1 資産の譲渡等の対価の額の全額を分母に算入しないもの(令48②) (1)通貨、小切手等の支払手段の譲渡については、売上げの二重計上を排除するため、これらに係る対価の額は、課税売上割合の計算上、資産の譲渡等の対価の額に含めないこととされています。
(2)資産の譲渡等の対価として取得した金銭債権(いわゆる売掛債権等)の譲渡については、売上げの二重計上を排除するため、その譲渡等の対価の額は、課税売上割合の計算上、資産の譲渡等の対価の額に含めないこととされています。
(3)国債、地方債及び社債並びに譲渡性預金証書等(現先取引債券等)を予め約定した期日に予め約定した価格等で買い戻すことを約して譲渡し、かつ、その約定に基づきその現先取引債券等を買い戻す場合におけるその現先取引債券等の譲渡については、資金の借入れと同じ効果を持つものですから、これに係る対価の額は、課税売上割合の計算上、資産の譲渡等の対価の額に含めないこととされています。
2 資産の譲渡等の対価の額の一部の金額を分母に算入するもの(令48③~⑤) (1)現先取引債券等を予め約定した期日に予め約定した価格で売り戻すことを約して購入し、かつ、その約定に基づき売り戻す場合における対価の額は、その現先取引が利子を得る目的で行う金銭の貸付けと類似することから、課税売上割合の計算における資産の譲渡等の対価の額となるのは、売戻しに係る対価の額から購入に係る対価の額を控除した残額とされています。
(2)貸付金その他の金銭債権の譲受け等をした場合の対価の額は、利子(償還差益、譲り受けた金銭債権の弁済を受けた金額とその取得価額との差額その他経済的な性質が利子に準ずるものを含みます。)の金額とされています。
(3)消費税が非課税となる有価証券等を譲渡した場合(現先取引に該当するものを除く。)には、課税売上割合の計算上、資産の譲渡等の対価の額に算入する対価の額は、その有価証券等の譲渡の対価の額の5%に相当する金額とされています。
3 分母から控除するもの(令48⑥)  国債等について償還差損が生ずる場合には、課税売上割合の計算上、その償還差損は資産の譲渡等の対価の額から控除することとされています。

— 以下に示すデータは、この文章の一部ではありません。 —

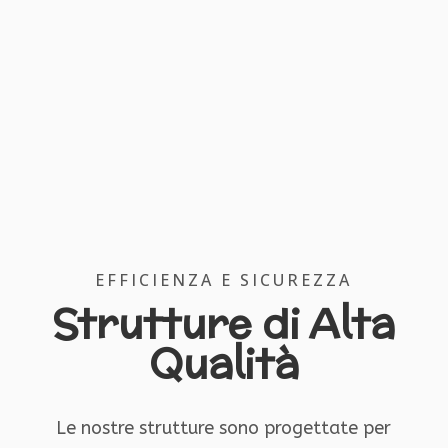
EFFICIENZA E SICUREZZA
Strutture di Alta
Qualità
Le nostre strutture sono progettate per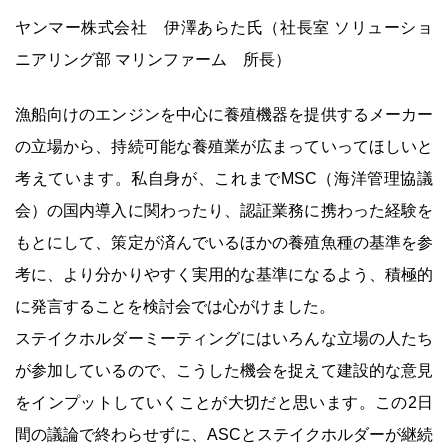
ヤンマー株式会社 伊澤あらた氏（社長室 ソリューショ
ニアリング部 マリンファーム 所長）
漁船向けのエンジンを中心に養殖機器を提供するメーカー
の立場から、持続可能な養殖業が広まっていってほしいと
考えています。私自身が、これまでMSC（海洋管理協議
会）の国内導入に関わったり、認証業務に携わった経験を
もとにして、策定が済んでいるほかの養殖魚種の基準を参
考に、より分かりやすく実用的な基準になるよう、積極的
に発言することを検討会では心がけました。
ステイクホルダーミーティングにはいろんな立場の人たち
が参加しているので、こうした機会を捉えて建設的な意見
をインプットしていくことが大切だと思います。この2日
間の議論で終わらせずに、ASCとステイクホルダーが継続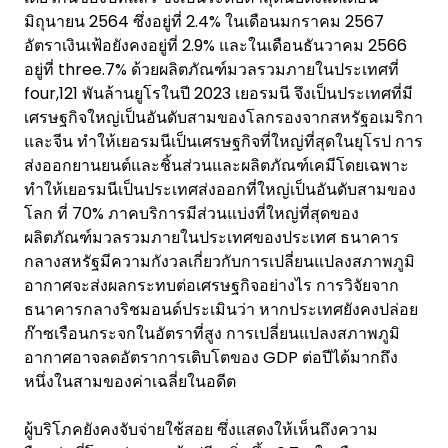
มิถุนายน 2564 ซึ่งอยู่ที่ 2.4% ในเดือนมกราคม 2567
อัตราเงินเฟ้อยังคงอยู่ที่ 2.9% และในเดือนธันวาคม 2566
อยู่ที่ three.7% ด้วยผลิตภัณฑ์มวลรวมภายในประเทศที่
four,121 พันล้านยูโรในปี 2023 เยอรมนี จึงเป็นประเทศที่มี
เศรษฐกิจใหญ่เป็นอันดับสามของโลกรองจากสหรัฐอเมริกา
และจีน ทำให้เยอรมนีเป็นเศรษฐกิจที่ใหญ่ที่สุดในยุโรป การ
ส่งออกยานยนต์และชิ้นส่วนและผลิตภัณฑ์เคมีโดยเฉพาะ
ทำให้เยอรมนีเป็นประเทศส่งออกที่ใหญ่เป็นอันดับสามของ
โลก ที่ 70% ภาคบริการมีส่วนแบ่งที่ใหญ่ที่สุดของ
ผลิตภัณฑ์มวลรวมภายในประเทศของประเทศ ธนาคาร
กลางสหรัฐมีความกังวลเกี่ยวกับการเปลี่ยนแปลงสภาพภูมิ
อากาศจะส่งผลกระทบต่อเศรษฐกิจอย่างไร การวิจัยจาก
ธนาคารกลางริชมอนด์ประเมินว่า หากประเทศยังคงปล่อย
ก๊าซเรือนกระจกในอัตราที่สูง การเปลี่ยนแปลงสภาพภูมิ
อากาศอาจลดอัตราการเติบโตของ GDP ต่อปีได้มากถึง
หนึ่งในสามของค่าเฉลี่ยในอดีต
ผู้บริโภคยังคงจับจ่ายใช้สอย ซึ่งแสดงให้เห็นถึงความ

4 課税売上割合を計算する上での注意点 (1)課税売上割合は、事業者がその課税期間中に国内において行った資産の譲渡等の対価の額(税抜き)の合計額に占める課税資産の譲渡等の対価の額(税抜き)の合計額の割合とされていますから、課税売上割合の計算を事業所単位又は事業部単位等で行うことは認められません(基通11-5-1)。
(2)消費税が不課税となる見舞金、祝金、寄附金、保険金、配当金又は補助金等は、課税売上割合の計算上、分母及び分子のいずれにも算入しません。

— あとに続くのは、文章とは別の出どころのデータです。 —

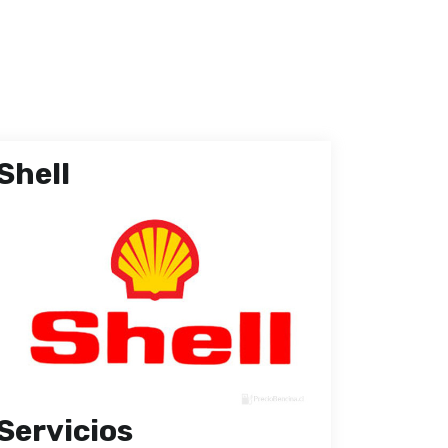
Shell
Servicios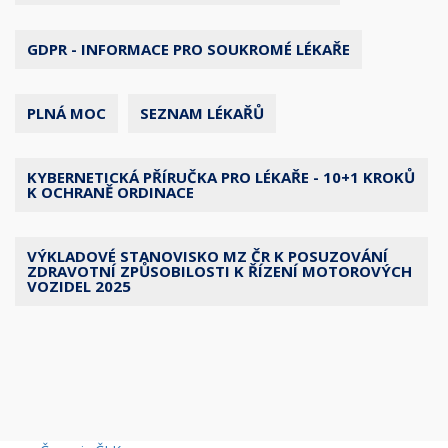
GDPR - INFORMACE PRO SOUKROMÉ LÉKAŘE
PLNÁ MOC
SEZNAM LÉKAŘŮ
KYBERNETICKÁ PŘÍRUČKA PRO LÉKAŘE - 10+1 KROKŮ
K OCHRANĚ ORDINACE
VÝKLADOVÉ STANOVISKO MZ ČR K POSUZOVÁNÍ
ZDRAVOTNÍ ZPŮSOBILOSTI K ŘÍZENÍ MOTOROVÝCH
VOZIDEL 2025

(3)いわゆる信用取引による有価証券の譲渡は、それが現物を伴う取引であることについては通常の現物取引と異なるものではありませんから、その有価証券の譲渡の対価の額の5%に相当する金額を分母に算入することとなります(令48⑤)。
(4)金銭の貸付けは非課税取引ですが、非居住者に対する金銭の貸付けのように輸出取引等に該当するもの(令17③)で、その証明がされたものは、課税資産の譲渡等に係る輸出取引等として取り扱うこととされています(法31①)。したがって、課税売上割合の計算上、非居住者に対する金銭の貸付け等である旨の証明がされるものに係る貸付金の利子については、課税資産の譲渡等の対価として、分子にも算入します(令51②)。
(5)有価証券、支払手段、金銭債権の輸出は、課税資産の譲渡等に係る輸出取引とみなすものには含まれませんから、課税売上割合の計算上、分子には算入しないこととなります(法31①、令51①)。

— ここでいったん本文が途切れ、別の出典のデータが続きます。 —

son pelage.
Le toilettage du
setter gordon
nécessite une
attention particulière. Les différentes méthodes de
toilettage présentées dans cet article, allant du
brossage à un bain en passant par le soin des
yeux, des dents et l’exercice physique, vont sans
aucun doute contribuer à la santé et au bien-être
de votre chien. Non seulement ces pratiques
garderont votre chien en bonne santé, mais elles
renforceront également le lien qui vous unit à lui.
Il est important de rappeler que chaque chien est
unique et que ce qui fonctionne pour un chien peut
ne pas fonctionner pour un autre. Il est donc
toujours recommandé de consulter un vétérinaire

(6)相続、合併、分割等があったことにより、課税期間の中途で課税事業者となった場合の相続人、合併法人、新設分割子法人又は分割承継法人の課税売上割合の計算は、それぞれ課税事業者となった後の資産の譲渡等の対価の額の合計額及び課税資産の譲渡等の対価の額の合計額を基礎として計算することとなります(基通11-5-3)。
(7)課税売上割合を計算する場合における国内において行った資産の譲渡等の対価の額又は課税資産の譲渡等の対価の額には、輸出取引に係る対価の額は含まれますが、国外取引に係る対価の額は含まれません(基通11-5-4)。
(8)輸出取引に係る対価の返還等を行った場合には、課税売上割合の計算上、資産の譲渡等の対価の額及び課税資産の譲渡等の対価の額から、それぞれ輸出取引に係る対価の返還等の金額を控除することとなります(基通11-5-5)。
(9)課税売上割合については、原則として、端数処理は行いませんが、事業者がその生じた端数を切り捨てているときは認められます(基通11-5-6)。

【個別対応方式】
(問4)  個別対応方式について教えてください。
(答)  課税売上割合が95%未満である事業者又は課税売上割合が95%以上であってもその課税期間における課税売上高が5億円を超える事業者(平成24年4月1日以後に開始する課税期間から適用)については、仕入控除税額の計算は、個別対応方式か一括比例配分方式のいずれかの方法で行うこととされています(法30②)。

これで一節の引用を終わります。